Italy's highest administrative court annulled a ruling by a lower court which had earlier found in favour of cities from Rome to Naples and Milan which had registered such marriages despite the fact that Italy has no legal framework for gay unions.
Interior Minister Angelino Alfano, who issued an order last year banning the practice, applauded the latest ruling, saying it showed he was right to take a stand despite having provoked "controversy, sometimes violent aggression and a hail of appeals".
"Let us be clear. Marriage between two people of the same sex is not contemplated under Italian law, therefore the transcriptions made by local mayors are illegal," he said.

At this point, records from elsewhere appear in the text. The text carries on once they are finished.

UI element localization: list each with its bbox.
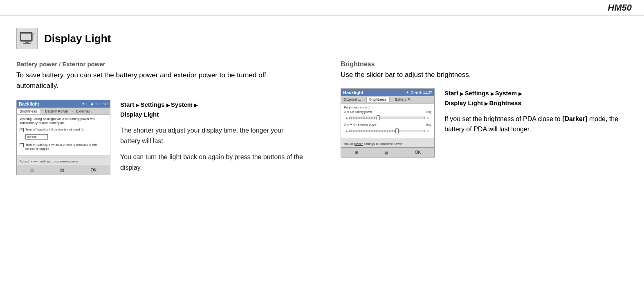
pda-footer-text-left: Adjust power settings to conserve power. xyxy=(20,158,107,164)
left-body-text2: You can turn the light back on again by … xyxy=(120,152,303,173)
right-column: Brightness Use the slider bar to adjust … xyxy=(320,61,628,175)
pda-bottom-bar-right: ⊞ ▤ OK xyxy=(341,147,434,157)
left-column: Battery power / Exterior power To save b… xyxy=(16,61,320,175)
pda-content-left: Warning: Using backlight while on batter… xyxy=(17,115,110,155)
left-pda-screenshot: Backlight ✦ ⊡ ◀ ⊕ 11:37 Brightness ‹ Bat… xyxy=(16,100,110,175)
page-header: HM50 xyxy=(0,0,644,16)
right-sub-heading: Brightness xyxy=(341,61,628,68)
pda-menu-btn-left[interactable]: ▤ xyxy=(60,168,64,172)
pda-titlebar-right: Backlight ✦ ⊡ ◀ ⊕ 11:37 xyxy=(341,89,434,96)
pda-tab-external[interactable]: External... xyxy=(74,109,95,114)
svg-rect-1 xyxy=(21,34,31,40)
pda-tab-battery[interactable]: Battery Power xyxy=(43,109,71,114)
pda-checkbox2-row: Turn on backlight when a button is press… xyxy=(20,143,107,151)
pda-footer-right: Adjust power settings to conserve power. xyxy=(341,138,434,147)
section-heading-text: Display Light xyxy=(44,32,111,45)
pda-footer-text-right: Adjust power settings to conserve power. xyxy=(344,140,431,146)
pda-warning-text: Warning: Using backlight while on batter… xyxy=(20,117,107,126)
pda-checkbox1-label: Turn off backlight if device is not used… xyxy=(25,128,85,132)
pda-bottom-bar-left: ⊞ ▤ OK xyxy=(17,165,110,175)
pda-checkbox1-row: ✕ Turn off backlight if device is not us… xyxy=(20,128,107,132)
left-nav-path: Start ▶ Settings ▶ System ▶ Display Ligh… xyxy=(120,100,303,119)
pda-battery-slider[interactable] xyxy=(349,117,425,119)
display-light-icon xyxy=(19,31,35,46)
display-light-icon-box xyxy=(16,28,38,49)
right-text-block: Start ▶ Settings ▶ System ▶ Display Ligh… xyxy=(444,88,628,135)
right-nav-path: Start ▶ Settings ▶ System ▶ Display Ligh… xyxy=(444,88,628,108)
left-content-row: Backlight ✦ ⊡ ◀ ⊕ 11:37 Brightness ‹ Bat… xyxy=(16,100,303,175)
pda-checkbox2-label: Turn on backlight when a button is press… xyxy=(25,143,107,151)
pda-external-slider-row: Dim ♥ On external power Brig xyxy=(344,123,431,126)
pda-battery-slider-row: Dim On battery power Brig xyxy=(344,110,431,113)
pda-footer-left: Adjust power settings to conserve power. xyxy=(17,155,110,165)
svg-rect-2 xyxy=(25,41,29,43)
left-intro: To save battery, you can set the battery… xyxy=(16,70,303,91)
right-intro: Use the slider bar to adjust the brightn… xyxy=(341,70,628,80)
left-text-block: Start ▶ Settings ▶ System ▶ Display Ligh… xyxy=(120,100,303,173)
right-pda-screenshot: Backlight ✦ ⊡ ◀ ⊕ 11:37 External ... ‹ B… xyxy=(341,88,435,158)
pda-tab-bat-right[interactable]: Battery P... xyxy=(393,97,415,102)
two-column-layout: Battery power / Exterior power To save b… xyxy=(16,61,628,175)
svg-rect-3 xyxy=(23,43,31,44)
pda-external-slider[interactable] xyxy=(349,130,425,132)
page-body: Display Light Battery power / Exterior p… xyxy=(0,16,644,183)
pda-tab-ext-right[interactable]: External ... xyxy=(341,97,364,102)
pda-start-btn-left[interactable]: ⊞ xyxy=(30,168,34,172)
section-heading: Display Light xyxy=(16,28,628,49)
pda-tabs-right: External ... ‹ Brightness › Battery P... xyxy=(341,96,434,104)
right-body-text: If you set the brightness of PDA close t… xyxy=(444,114,628,135)
pda-tab-bright-right[interactable]: Brightness xyxy=(366,97,390,102)
left-body-text1: The shorter you adjust your display time… xyxy=(120,125,303,146)
pda-ok-btn-left[interactable]: OK xyxy=(91,168,96,172)
pda-checkbox1[interactable]: ✕ xyxy=(20,128,24,132)
left-sub-heading: Battery power / Exterior power xyxy=(16,61,303,68)
pda-select-time[interactable]: 90 sec xyxy=(25,134,48,140)
pda-brightness-control-label: Brightness control xyxy=(344,106,431,109)
pda-tab-brightness[interactable]: Brightness xyxy=(17,109,40,114)
pda-menu-btn-right[interactable]: ▤ xyxy=(384,150,388,155)
darker-label: [Darker] xyxy=(562,115,587,122)
pda-tabs-left: Brightness ‹ Battery Power › External... xyxy=(17,108,110,115)
pda-select-row: 90 sec xyxy=(25,134,107,140)
page-title: HM50 xyxy=(608,2,632,13)
pda-checkbox2[interactable] xyxy=(20,143,24,147)
svg-line-4 xyxy=(33,32,34,33)
pda-start-btn-right[interactable]: ⊞ xyxy=(355,150,358,155)
pda-ok-btn-right[interactable]: OK xyxy=(415,150,421,155)
right-content-row: Backlight ✦ ⊡ ◀ ⊕ 11:37 External ... ‹ B… xyxy=(341,88,628,158)
pda-titlebar-left: Backlight ✦ ⊡ ◀ ⊕ 11:37 xyxy=(17,100,110,108)
svg-line-6 xyxy=(33,36,34,37)
pda-content-right: Brightness control Dim On battery power … xyxy=(341,104,434,138)
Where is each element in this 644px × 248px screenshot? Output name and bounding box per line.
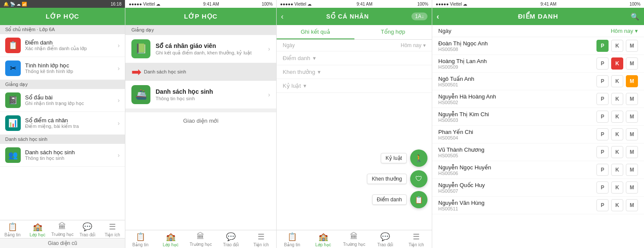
screen-3-so-ca-nhan: ●●●●● Viettel ☁ 9:41 AM 100% ‹ SỔ CÁ NHÂ… <box>277 0 432 248</box>
section-label-2: Giảng dạy <box>0 80 125 89</box>
menu-so-dau-bai[interactable]: 📓 Sổ đầu bài Ghi nhận tình trạng lớp học… <box>0 89 125 112</box>
att-p-button[interactable]: P <box>596 57 609 70</box>
att-m-button[interactable]: M <box>626 40 638 52</box>
student-row: Nguyễn Văn Hùng HS00511 P K M <box>432 197 644 214</box>
filter-row: Ngày Hôm nay ▾ <box>277 40 432 51</box>
att-m-button[interactable]: M <box>626 146 638 158</box>
menu-diem-danh[interactable]: 📋 Điểm danh Xác nhận điểm danh của lớp › <box>0 34 125 57</box>
nav-lop-hoc[interactable]: 🏫 Lớp học <box>25 222 50 237</box>
att-m-button[interactable]: M <box>626 164 638 176</box>
back-button-4[interactable]: ‹ <box>437 12 440 21</box>
att-k-button[interactable]: K <box>611 128 623 140</box>
fab-khen-thuong-button[interactable]: 🛡 <box>410 170 427 188</box>
att-p-button[interactable]: P <box>596 128 609 140</box>
fab-diem-danh-button[interactable]: 📋 <box>410 191 427 208</box>
attendance-buttons: P K M <box>596 93 638 105</box>
header-title-2: LỚP HỌC <box>184 13 218 20</box>
nav-truong-hoc[interactable]: 🏛 Trường học <box>50 222 75 237</box>
att-p-button[interactable]: P <box>596 93 609 105</box>
so-diem-icon: 📊 <box>5 115 21 131</box>
menu-tinh-hinh[interactable]: ✂ Tình hình lớp học Thống kê tình hình l… <box>0 57 125 80</box>
att-m-button[interactable]: M <box>626 181 638 194</box>
student-id: HS00508 <box>438 47 596 52</box>
header-2: LỚP HỌC <box>125 8 276 25</box>
student-id: HS00505 <box>438 153 596 158</box>
trao-doi-icon: 💬 <box>83 222 92 232</box>
att-k-button[interactable]: K <box>611 111 623 123</box>
section-ky-luat[interactable]: Kỷ luật ▾ <box>277 79 432 93</box>
section-diem-danh[interactable]: Điểm danh ▾ <box>277 51 432 65</box>
nav-tien-ich[interactable]: ☰ Tiện ích <box>100 222 125 237</box>
att-k-button[interactable]: K <box>611 75 623 87</box>
filter-value[interactable]: Hôm nay ▾ <box>401 42 426 48</box>
att-m-button[interactable]: M <box>626 75 638 87</box>
student-row: Đoàn Thị Ngọc Anh HS00508 P K M <box>432 37 644 55</box>
student-row: Ngô Tuấn Anh HS00501 P K M <box>432 73 644 90</box>
nav2-bang-tin[interactable]: 📋 Bảng tin <box>125 232 156 247</box>
att-k-button[interactable]: K <box>611 40 623 52</box>
menu-so-ca-nhan[interactable]: 📗 Sổ cá nhân giáo viên Ghi kết quả điểm … <box>125 35 276 63</box>
new-ui-caption: Giao diện mới <box>125 112 276 129</box>
nav3-lop-hoc[interactable]: 🏫 Lớp học <box>308 232 339 247</box>
att-p-button[interactable]: P <box>596 146 609 158</box>
att-p-button[interactable]: P <box>596 75 609 87</box>
att-k-button[interactable]: K <box>611 181 623 194</box>
diem-danh-icon: 📋 <box>5 38 21 53</box>
lop-hoc-icon: 🏫 <box>33 222 42 232</box>
att-p-button[interactable]: P <box>596 181 609 194</box>
student-name: Ngô Tuấn Anh <box>438 76 596 82</box>
student-info: Ngô Tuấn Anh HS00501 <box>438 76 596 87</box>
student-info: Vũ Thành Chương HS00505 <box>438 146 596 158</box>
menu-danh-sach-1[interactable]: 👥 Danh sách học sinh Thông tin học sinh … <box>0 144 125 167</box>
attendance-buttons: P K M <box>596 146 638 158</box>
arrow-section: ➡ Danh sách học sinh <box>125 63 276 81</box>
arrow-label: Danh sách học sinh <box>144 69 186 75</box>
att-k-button[interactable]: K <box>611 164 623 176</box>
student-name: Đoàn Thị Ngọc Anh <box>438 40 596 47</box>
nav2-lop-hoc[interactable]: 🏫 Lớp học <box>156 232 186 247</box>
att-p-button[interactable]: P <box>596 40 609 52</box>
so-dau-bai-icon: 📓 <box>5 92 21 108</box>
fab-ky-luat-button[interactable]: 🚶 <box>410 149 427 167</box>
menu-danh-sach-2[interactable]: 🚢 Danh sách học sinh Thông tin học sinh … <box>125 81 276 109</box>
status-bar-3: ●●●●● Viettel ☁ 9:41 AM 100% <box>277 0 432 8</box>
att-p-button[interactable]: P <box>596 164 609 176</box>
att-p-button[interactable]: P <box>596 111 609 123</box>
tab-ghi-ket-qua[interactable]: Ghi kết quả <box>277 25 354 39</box>
back-button-3[interactable]: ‹ <box>281 12 284 21</box>
att-m-button[interactable]: M <box>626 93 638 105</box>
nav-bang-tin[interactable]: 📋 Bảng tin <box>0 222 25 237</box>
att-m-button[interactable]: M <box>626 111 638 123</box>
student-info: Nguyễn Hà Hoàng Anh HS00502 <box>438 93 596 105</box>
nav2-trao-doi[interactable]: 💬 Trao đổi <box>216 232 246 247</box>
student-name: Nguyễn Văn Hùng <box>438 200 596 206</box>
att-m-button[interactable]: M <box>626 199 638 211</box>
nav3-truong-hoc[interactable]: 🏛 Trường học <box>339 232 370 247</box>
att-m-button[interactable]: M <box>626 57 638 70</box>
att-p-button[interactable]: P <box>596 199 609 211</box>
section-khen-thuong[interactable]: Khen thưởng ▾ <box>277 65 432 79</box>
attendance-buttons: P K M <box>596 40 638 52</box>
nav2-truong-hoc[interactable]: 🏛 Trường học <box>186 232 216 247</box>
att-m-button[interactable]: M <box>626 128 638 140</box>
truong-hoc-icon: 🏛 <box>58 222 66 231</box>
att-k-button[interactable]: K <box>611 93 623 105</box>
date-value[interactable]: Hôm nay ▾ <box>611 28 638 34</box>
menu-so-diem[interactable]: 📊 Sổ điểm cá nhân Điểm miệng, bài kiểm t… <box>0 112 125 135</box>
tab-tong-hop[interactable]: Tổng hợp <box>354 25 432 39</box>
student-row: Phan Yến Chi HS00504 P K M <box>432 126 644 143</box>
att-k-button[interactable]: K <box>611 146 623 158</box>
nav-trao-doi[interactable]: 💬 Trao đổi <box>75 222 100 237</box>
attendance-buttons: P K M <box>596 57 638 70</box>
header-4: ‹ ĐIỂM DANH 🔍 <box>432 8 644 25</box>
search-button-4[interactable]: 🔍 <box>631 13 640 21</box>
section-giang-day: Giảng dạy <box>125 25 276 35</box>
nav3-bang-tin[interactable]: 📋 Bảng tin <box>277 232 308 247</box>
student-row: Nguyễn Quốc Huy HS00507 P K M <box>432 179 644 197</box>
class-badge[interactable]: 1A↓ <box>411 13 427 20</box>
nav3-tien-ich[interactable]: ☰ Tiện ích <box>401 232 432 247</box>
nav3-trao-doi[interactable]: 💬 Trao đổi <box>370 232 401 247</box>
nav2-tien-ich[interactable]: ☰ Tiện ích <box>246 232 276 247</box>
att-k-button[interactable]: K <box>611 57 623 70</box>
att-k-button[interactable]: K <box>611 199 623 211</box>
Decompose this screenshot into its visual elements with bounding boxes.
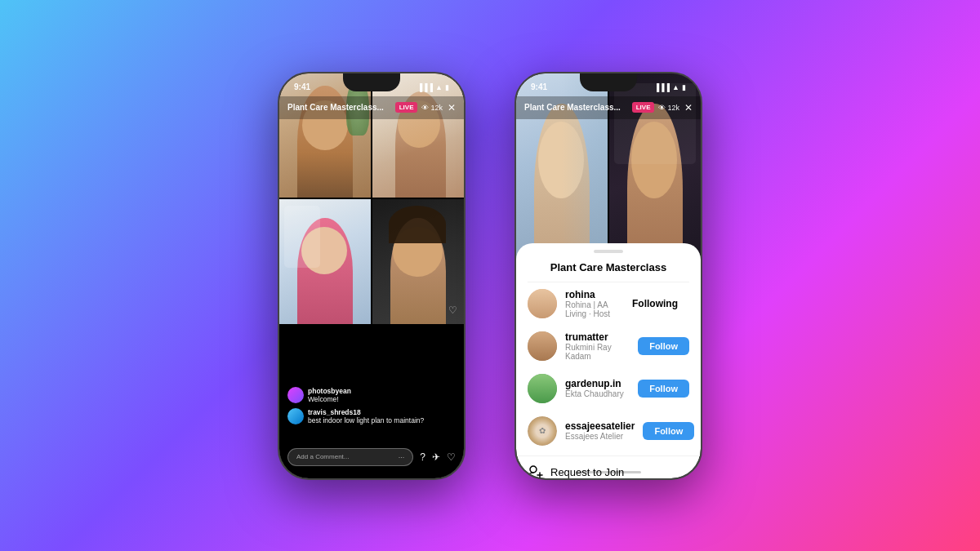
request-join-row[interactable]: Request to Join	[516, 455, 701, 478]
participant-avatar-essajees: ✿	[528, 416, 557, 446]
participant-subtitle-rohina: Rohina | AA Living · Host	[565, 300, 612, 318]
svg-point-0	[530, 466, 537, 473]
viewer-count-2: 👁 12k	[658, 104, 679, 112]
participant-item-essajees: ✿ essajeesatelier Essajees Atelier Follo…	[516, 410, 701, 452]
battery-icon-2: ▮	[682, 83, 686, 91]
phone-2-screen: 9:41 ▐▐▐ ▲ ▮ Plant Care Masterclass... L…	[516, 73, 701, 478]
status-icons-1: ▐▐▐ ▲ ▮	[417, 83, 449, 91]
participant-avatar-rohina	[528, 289, 557, 318]
participant-list: rohina Rohina | AA Living · Host Followi…	[516, 282, 701, 452]
participant-item-gardenup: gardenup.in Ekta Chaudhary Follow	[516, 367, 701, 410]
participant-item-rohina: rohina Rohina | AA Living · Host Followi…	[516, 282, 701, 325]
stream-title-1: Plant Care Masterclass...	[287, 103, 395, 112]
participant-username-rohina: rohina	[565, 289, 612, 300]
participant-avatar-gardenup	[528, 374, 557, 403]
wifi-icon: ▲	[435, 83, 443, 91]
bottom-sheet: Plant Care Masterclass rohina Rohina | A…	[516, 243, 701, 478]
comment-avatar-2	[287, 408, 304, 424]
status-time-1: 9:41	[294, 82, 310, 91]
status-bar-1: 9:41 ▐▐▐ ▲ ▮	[279, 73, 464, 96]
status-time-2: 9:41	[531, 82, 547, 91]
participant-info-essajees: essajeesatelier Essajees Atelier	[565, 420, 635, 441]
phone-1: ♡ 9:41 ▐▐▐ ▲ ▮ Plant Care Masterclass...…	[278, 72, 466, 480]
comment-avatar-1	[287, 387, 304, 403]
live-badge-1: LIVE	[395, 102, 418, 113]
stream-title-2: Plant Care Masterclass...	[524, 103, 632, 112]
live-badge-2: LIVE	[632, 102, 655, 113]
follow-button-gardenup[interactable]: Follow	[638, 380, 689, 398]
wifi-icon-2: ▲	[672, 83, 679, 91]
participant-avatar-trumatter	[528, 331, 557, 361]
send-icon[interactable]: ✈	[432, 451, 440, 463]
participant-subtitle-gardenup: Ekta Chaudhary	[565, 389, 630, 398]
participant-info-rohina: rohina Rohina | AA Living · Host	[565, 289, 612, 318]
bottom-action-icons: ? ✈ ♡	[420, 451, 456, 463]
like-icon[interactable]: ♡	[447, 451, 456, 463]
video-cell-4: ♡	[372, 199, 464, 324]
top-bar-2: Plant Care Masterclass... LIVE 👁 12k ✕	[516, 96, 701, 119]
status-bar-2: 9:41 ▐▐▐ ▲ ▮	[516, 73, 701, 96]
battery-icon: ▮	[445, 83, 449, 91]
close-button-1[interactable]: ✕	[448, 102, 456, 113]
heart-icon: ♡	[448, 304, 457, 316]
comments-section: photosbyean Welcome! travis_shreds18 bes…	[279, 380, 464, 429]
close-button-2[interactable]: ✕	[684, 102, 693, 113]
eye-icon: 👁	[421, 104, 429, 112]
phone-2: 9:41 ▐▐▐ ▲ ▮ Plant Care Masterclass... L…	[514, 72, 702, 480]
request-join-icon	[528, 464, 544, 478]
comment-item-2: travis_shreds18 best indoor low light pl…	[287, 408, 456, 424]
participant-subtitle-trumatter: Rukmini Ray Kadam	[565, 343, 630, 361]
signal-icon-2: ▐▐▐	[654, 83, 670, 91]
comment-item-1: photosbyean Welcome!	[287, 387, 456, 403]
viewer-count-1: 👁 12k	[421, 104, 443, 112]
comment-text-1: photosbyean Welcome!	[308, 387, 351, 403]
top-bar-1: Plant Care Masterclass... LIVE 👁 12k ✕	[279, 96, 464, 119]
participant-username-trumatter: trumatter	[565, 331, 630, 343]
sheet-title: Plant Care Masterclass	[528, 258, 689, 282]
participant-username-gardenup: gardenup.in	[565, 378, 630, 389]
bottom-bar-1: Add a Comment... ··· ? ✈ ♡	[279, 448, 464, 466]
participant-subtitle-essajees: Essajees Atelier	[565, 432, 635, 441]
more-options-icon[interactable]: ···	[399, 453, 405, 461]
comment-text-2: travis_shreds18 best indoor low light pl…	[308, 408, 424, 424]
phone-1-screen: ♡ 9:41 ▐▐▐ ▲ ▮ Plant Care Masterclass...…	[279, 73, 464, 478]
following-button-rohina[interactable]: Following	[621, 294, 689, 313]
video-cell-3	[279, 199, 371, 324]
home-indicator-2	[576, 471, 641, 473]
sheet-handle	[594, 250, 623, 253]
home-indicator-1	[339, 471, 404, 473]
question-icon[interactable]: ?	[420, 451, 425, 463]
participant-item-trumatter: trumatter Rukmini Ray Kadam Follow	[516, 325, 701, 367]
signal-icon: ▐▐▐	[417, 83, 433, 91]
comment-placeholder: Add a Comment...	[296, 453, 349, 460]
participant-username-essajees: essajeesatelier	[565, 420, 635, 432]
comment-input[interactable]: Add a Comment... ···	[287, 448, 413, 466]
status-icons-2: ▐▐▐ ▲ ▮	[654, 83, 686, 91]
follow-button-essajees[interactable]: Follow	[643, 422, 694, 440]
eye-icon-2: 👁	[658, 104, 666, 112]
participant-info-gardenup: gardenup.in Ekta Chaudhary	[565, 378, 630, 398]
follow-button-trumatter[interactable]: Follow	[638, 337, 689, 355]
participant-info-trumatter: trumatter Rukmini Ray Kadam	[565, 331, 630, 361]
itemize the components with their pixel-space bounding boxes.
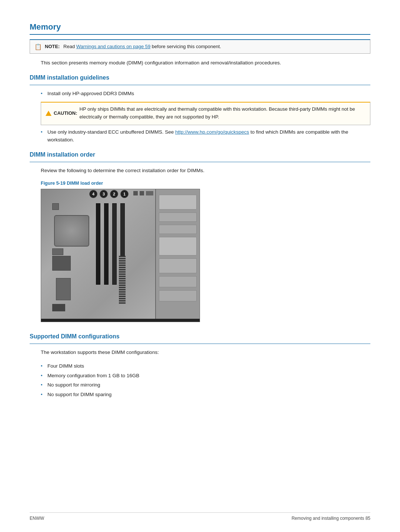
note-box: 📋 NOTE: Read Warnings and cautions on pa… xyxy=(30,39,370,54)
section-rule-2 xyxy=(30,162,370,162)
section-heading-dimm-order: DIMM installation order xyxy=(30,151,370,158)
dimm-order-body: Review the following to determine the co… xyxy=(41,167,370,175)
badge-1: 1 xyxy=(120,190,129,198)
section-heading-dimm-guidelines: DIMM installation guidelines xyxy=(30,74,370,81)
note-text-after: before servicing this component. xyxy=(152,44,221,49)
list-item: Use only industry-standard ECC unbuffere… xyxy=(41,128,370,144)
list-item: Four DIMM slots xyxy=(41,362,370,370)
io-connector-3 xyxy=(159,225,197,234)
io-connector-5 xyxy=(159,258,197,273)
section-heading-supported-dimm: Supported DIMM configurations xyxy=(30,333,370,340)
bottom-strip xyxy=(41,319,200,322)
caution-text: HP only ships DIMMs that are electricall… xyxy=(80,106,366,121)
board-chip-2 xyxy=(52,248,63,255)
dimm-slot-4 xyxy=(96,203,100,285)
note-text: NOTE: Read Warnings and cautions on page… xyxy=(45,43,221,50)
quickspecs-link[interactable]: http://www.hp.com/go/quickspecs xyxy=(175,129,249,135)
list-item: Memory configuration from 1 GB to 16GB xyxy=(41,372,370,380)
note-icon: 📋 xyxy=(34,43,42,50)
list-item: Install only HP-approved DDR3 DIMMs xyxy=(41,90,370,98)
supported-dimm-body: The workstation supports these DIMM conf… xyxy=(41,348,370,357)
board-chip-4 xyxy=(56,278,71,300)
note-link[interactable]: Warnings and cautions on page 59 xyxy=(76,44,150,49)
title-divider xyxy=(30,34,370,35)
caution-box: CAUTION: HP only ships DIMMs that are el… xyxy=(41,102,370,125)
dimm-number-badges: 4 3 2 1 xyxy=(89,190,129,198)
io-connector-4 xyxy=(159,237,197,255)
figure-caption: Figure 5-19 DIMM load order xyxy=(41,181,370,186)
board-chip-3 xyxy=(52,256,71,271)
io-connector-1 xyxy=(159,195,197,210)
dimm-slot-3 xyxy=(104,203,109,285)
caution-header: CAUTION: HP only ships DIMMs that are el… xyxy=(46,106,366,121)
footer-left: ENWW xyxy=(30,516,44,521)
io-connector-2 xyxy=(159,213,197,222)
supported-dimm-bullets: Four DIMM slots Memory configuration fro… xyxy=(41,362,370,398)
page-footer: ENWW Removing and installing components … xyxy=(30,512,370,521)
motherboard-image: 4 3 2 1 xyxy=(41,189,200,322)
io-connector-7 xyxy=(159,290,197,301)
board-chip-1 xyxy=(52,203,59,210)
caution-triangle-icon xyxy=(46,111,51,116)
badge-3: 3 xyxy=(100,190,108,198)
intro-text: This section presents memory module (DIM… xyxy=(41,59,370,67)
bullet-text-before-link: Use only industry-standard ECC unbuffere… xyxy=(47,129,175,135)
list-item: No support for mirroring xyxy=(41,381,370,389)
top-slots xyxy=(133,191,153,195)
note-label: NOTE: xyxy=(45,44,60,49)
section-rule-3 xyxy=(30,344,370,344)
board-chip-5 xyxy=(52,304,65,311)
caution-label: CAUTION: xyxy=(54,110,77,117)
list-item: No support for DIMM sparing xyxy=(41,391,370,399)
page-title: Memory xyxy=(30,22,370,32)
right-io-area xyxy=(155,189,200,322)
badge-2: 2 xyxy=(110,190,118,198)
connector-grid xyxy=(119,256,126,304)
footer-right: Removing and installing components 85 xyxy=(291,516,370,521)
cpu-socket xyxy=(54,215,89,247)
section-rule-1 xyxy=(30,85,370,85)
dimm-slot-2 xyxy=(112,203,117,285)
io-connector-6 xyxy=(159,276,197,287)
badge-4: 4 xyxy=(89,190,97,198)
dimm-guidelines-bullets-after: Use only industry-standard ECC unbuffere… xyxy=(41,128,370,144)
dimm-guidelines-bullets: Install only HP-approved DDR3 DIMMs xyxy=(41,90,370,98)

The decision was met in some quarters with anger if not surprise in a country where the Catholic Church - opposed to gay marriage - plays an influential role in politics.
The judge behind the ruling was forced to defend himself amid accusations he had been swayed by his Catholic beliefs, which he publicly declared on his Twitter profile, Italian media reported.
Legislators on the left joined gay rights campaigners in expressing frustration.
Foreign ministry undersecretary Benedetto Della Vedova said it was "a victory for none and a defeat for all", insisting that Italy "remains at the starting post as regards gay rights, which urgently need to be regulated".
A bill introducing civil unions for same-sex couples is currently being examined by parliament but has met fierce opposition.
In October 2014, Rome's centre-left mayor Ignazio Marino registered 16 gay marriages performed outside Italy, saying they had the same rights as heterosexual couples who marry abroad. The move elicited an angry statement from the national association of bishops and calls from the right wing for his resignation.
Recognizing a marriage means the couple involved have rights to everything from shared health insurance to inheriting pensions.